Process Discovery Contest

Process Discovery Contest

PDC2023 is the 2023 edition of the Process Discovery Contest.

There can be only one…

Do you believe you have implemented a good discovery algorithm?
Then submit it to the PDC 2023 to put it to the test!

The PDC 2023 test contains 384 event logs for which a model needs to be discovered (training logs), and 96 pairs of event logs that are used to evaluate the discovered models (test logs and base logs).

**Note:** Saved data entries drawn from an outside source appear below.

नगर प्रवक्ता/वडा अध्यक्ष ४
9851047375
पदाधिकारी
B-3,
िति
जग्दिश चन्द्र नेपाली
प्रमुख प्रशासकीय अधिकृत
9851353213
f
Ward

The 96 pairs of test logs and base logs are all generated using the same configurable model, which has the following configurable options:

  • Long-term dependencies: yes/no
  • Loops: no/simple/complex
    • A simple loop has a single point of entry and a single point of exit.
    • A complex loop has multiple points of entry and/or multiple points of exit.
  • OR constructs: yes/no
  • Routing constructs: yes/no
  • Optional tasks: yes/no
  • Duplicate tasks: yes/no

Each pair is matched by four training logs:

  1. A training log without noise.
  2. A training log where in every trace with probability 20% either one random event is removed (40%), moved (20%), or copied (40%).
  3. Training log 0 with 20 fitting traces classified as positive (boolean pdc:isPos attribute set to true).
  4. Training log 1 with 20 fitting traces classified as positive (boolean pdc:isPos attribute set to true) and 20 non-fitting traces classified as negative (boolean pdc:isPos attribute set to false).

Each training log contains 1000 traces that result from random walks through the configured model. A discovery algorithm may assume that a trace in a training log is fitting if the boolean pdc:isPos attribute is set to true, and it may assume that it is non-fitting if the boolean pdc:isPos attribute is set to false.

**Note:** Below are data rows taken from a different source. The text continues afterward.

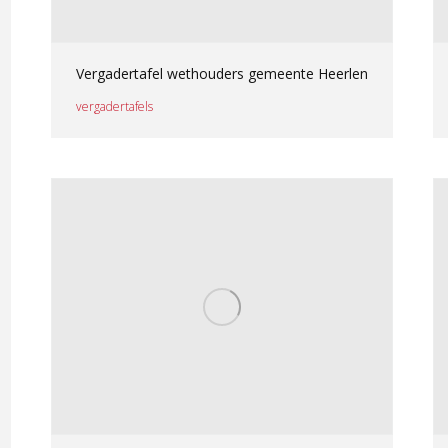
Vergadertafel wethouders gemeente Heerlen
vergadertafels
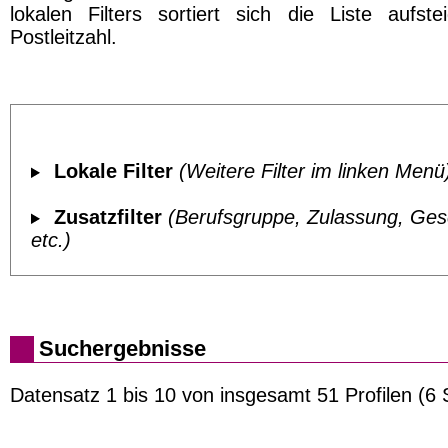
lokalen Filters sortiert sich die Liste aufst
Postleitzahl.
Lokale Filter
(Weitere Filter im linken Menü
Zusatzfilter
(Berufsgruppe, Zulassung, Ges
etc.)
Suchergebnisse
Datensatz 1 bis 10 von insgesamt 51 Profilen (6 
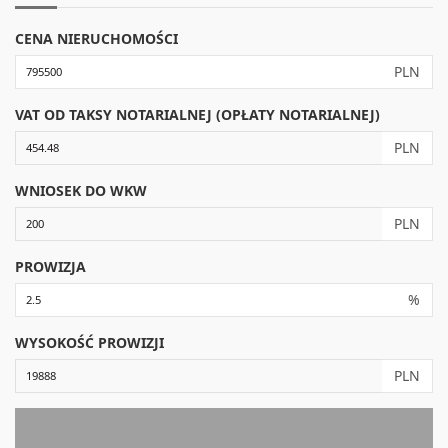
CENA NIERUCHOMOŚCI
PLN
VAT OD TAKSY NOTARIALNEJ (OPŁATY NOTARIALNEJ)
PLN
WNIOSEK DO WKW
PLN
PROWIZJA
%
WYSOKOŚĆ PROWIZJI
PLN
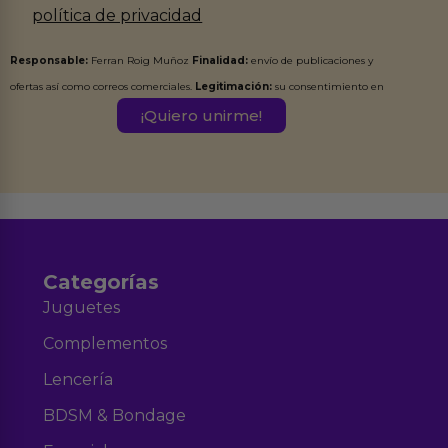
política de privacidad
Responsable:
Ferran Roig Muñoz
Finalidad:
envío de publicaciones y
ofertas así como correos comerciales.
Legitimación:
su consentimiento en
este formulario.
Destinatarios:
Ferran Roig Muñoz. Podrás ejercer tus
Derechos de Acceso, Rectificación, Limitación, Oposición o Supresión de los
datos en el correo hola@erotiks.es. Para más información consulta nuestro
Aviso legal
Política de Privacidad
y nuestra
.
Categorías
Juguetes
Complementos
Lencería
BDSM & Bondage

Each test log and each base log contains 1000 traces. For every pair of a test log and a base log we determine for every trace from the test log whether it fits the discovered model better than the corresponding trace from the base log. 500 traces from the test log fit the original model better than the corresponding trace from the base log, and 500 do not. For sake of completeness: Two traces from both logs correspond if and only if they are at the same position in the corresponding logs: The fifth trace of the test log is classified against the fifth trace of the base log, etc.

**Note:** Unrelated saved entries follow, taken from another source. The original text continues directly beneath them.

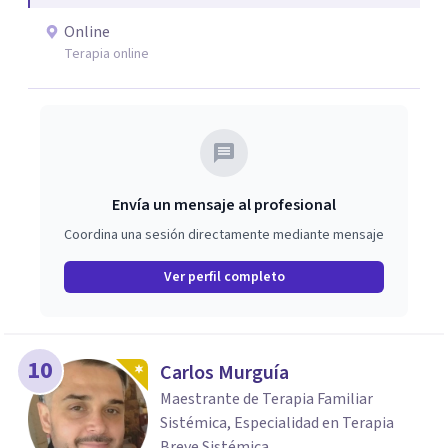
emociones, integrando herramientas basadas en
Online
evidencia con una comprensión profunda de la historia y
Terapia online
el contexto de cada persona.
Envía un mensaje al profesional
Coordina una sesión directamente mediante mensaje
Ver perfil completo
10
Carlos Murguía
Maestrante de Terapia Familiar
Sistémica, Especialidad en Terapia
Breve Sistémica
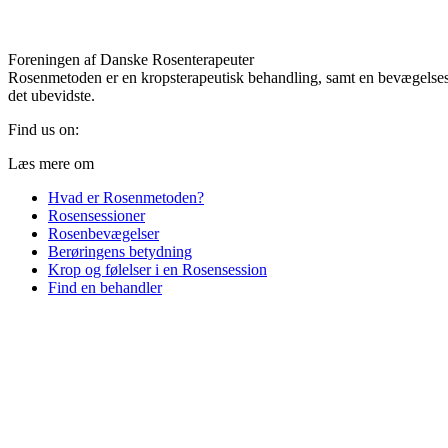
Foreningen af Danske Rosenterapeuter
Rosenmetoden er en kropsterapeutisk behandling, samt en bevægelses
det ubevidste.
Find us on:
Facebook
Mail
Website
Læs mere om
page
page
page
Hvad er Rosenmetoden?
opens
opens
opens
Rosensessioner
in
in
in
Rosenbevægelser
new
new
new
Berøringens betydning
window
window
window
Krop og følelser i en Rosensession
Find en behandler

How, what and when to submit?

Please let Eric Verbeek know that you want to submit your implemented discovery algorithm. Eric will then provide you with a link where you can upload your submission.

You should submit a working discovery algorithm, which can be called using a Discover.bat Windows batch file which takes two parameters:

  1. The full path to the training log file, excluding the .xes extension.
  2. The full path to the model file where the discovered model should be stored, excluding any extension like .pnml or .bpmn.

As an example, assuming that the miner discovers a Petri net,

Discover.bat logs\discovery\discovery-log models\discovered-model

will discover a model from the training log file logs\discovery\discovery-log.xes and will export the discovered Petri net to the file models\discovered-model.pnml.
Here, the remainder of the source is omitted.